Conservative investments are usually bonds, especially US treasuries. The yield on the 30-year US treasury is currently 2.51%. If inflation is 2.5%, that means the treasury effectively yields 0 over a 30-year timespan. If it's higher, it loses buying power. The current rate on a 30-year TIP is 0.54%, which means that it returns 0.54% more than inflation a year, for 30 years.

In Europe, some banks are actually charging people for holding their savings, in the form of negative interest rates. Those are negative nominal yields, so adding any inflation just makes the losses even higher.

A conservative long-term portfolio is usually at least 50% bonds, if not more. Such a portfolio would have lost about 15-20% in 2008. In the past (prior to this ultra-low-yield environment), such a portfolio has usually returned 5-8% nominal (2-5% real) over the long term with annual rebalancing. That was back in the day when long-term yields were a heck of a lot higher (if you're old enough, you might remember 10% CD rates!); with the current low bond yields many feel that a 3-5% nominal return is probably as good as it'll get on a 50-50 portfolio over the next few decades. A 50-50 portfolio will still drop in value quite a bit when there's another major correction in the stock market.

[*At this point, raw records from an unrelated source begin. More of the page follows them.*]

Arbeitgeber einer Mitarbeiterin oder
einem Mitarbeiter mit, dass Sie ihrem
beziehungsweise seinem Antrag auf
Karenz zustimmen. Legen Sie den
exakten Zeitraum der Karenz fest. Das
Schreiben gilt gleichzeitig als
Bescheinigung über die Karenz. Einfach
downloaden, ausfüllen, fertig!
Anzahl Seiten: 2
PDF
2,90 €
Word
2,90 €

There are some stable value funds which are restricted to institutional investors and usually have minimum investments in the millions to tens of millions; they show up in some 401k plans. They may yield around 3-4% nominal now, but those rates are subject to fluctuation (NOT guaranteed over any long time period), and there are usually a lot of restrictions on how you can access your money such as mandatory advanced notification before withdrawals, very limited numbers of withdrawals per year, etc. If you're fortunate to have access to one, these days it's often a good replacement for bonds in one's portfolio.


Title: Re: Stocks, bonds and investing
Post by: Nebu on April 20, 2015, 01:11:22 AM
Good stuff.

That's wonderful stuff.  Thanks for taking the time. 

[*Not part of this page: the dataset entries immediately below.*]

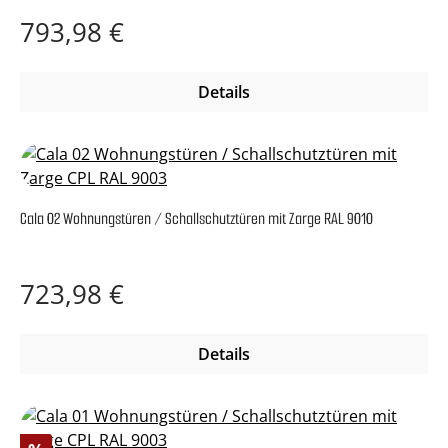
Regulärer Preis:
793,98 €
Details
Cala 02 Wohnungstüren / Schallschutztüren mit Zarge RAL 9010
Regulärer Preis:
723,98 €
Details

My investments are in a low-risk diversified portfolio with some guaranteed and some low risk (blue chip) investments.  Perhaps I'm too stupid to label it properly.

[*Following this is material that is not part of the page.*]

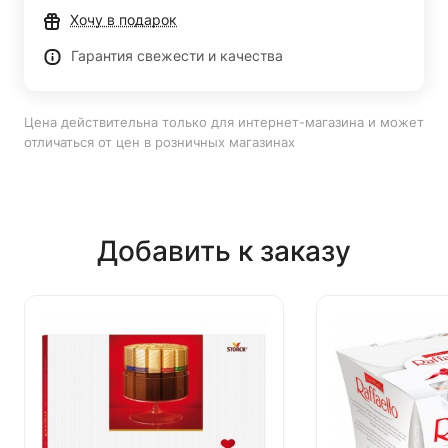
Хочу в подарок
Гарантия свежести и качества
Цена действительна только для интернет-магазина и может
отличаться от цен в розничных магазинах
Добавить к заказу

Title: Re: Stocks, bonds and investing
Post by: Paelos on April 20, 2015, 08:04:38 AM
Torinak is right in that simply putting money in T-bills or CDs right now is a complete waste of time. The interest rates are so bad it's costing you money to put them there, when you're better off putting them in things like municipal bonds which have more risk but provide more tax-advantaged returns.

Here's the thing, there's risk everywhere. You have to be comfortable with the idea that risk exists and not just sit on your money. Because at the end of the day, you will absolutely not lose your ass long term in the market. It's all about riding short term (see less than 4 years) waves.


Title: Re: Stocks, bonds and investing
Post by: Shannow on April 20, 2015, 11:07:12 AM
I'm interested to see what rates as high-risk in Nebu's estimation. :)

You may not lose your ass long term in the market (well let's hope not otherwise we are all fucked) however there can be large amounts of volatility and long term periods of flat returns. These don't matter so much at 40 but they DO matter a hell of a lot at 60, 65, 70 etc.


Title: Re: Stocks, bonds and investing
Post by: Nebu on April 20, 2015, 11:48:22 AM
I'm interested to see what rates as high-risk in Nebu's estimation. :)

Options scare me. So do initial offerings.


Title: Re: Stocks, bonds and investing
Post by: Torinak on April 20, 2015, 01:51:35 PM
I'm interested to see what rates as high-risk in Nebu's estimation. :)

Options scare me. So do initial offerings.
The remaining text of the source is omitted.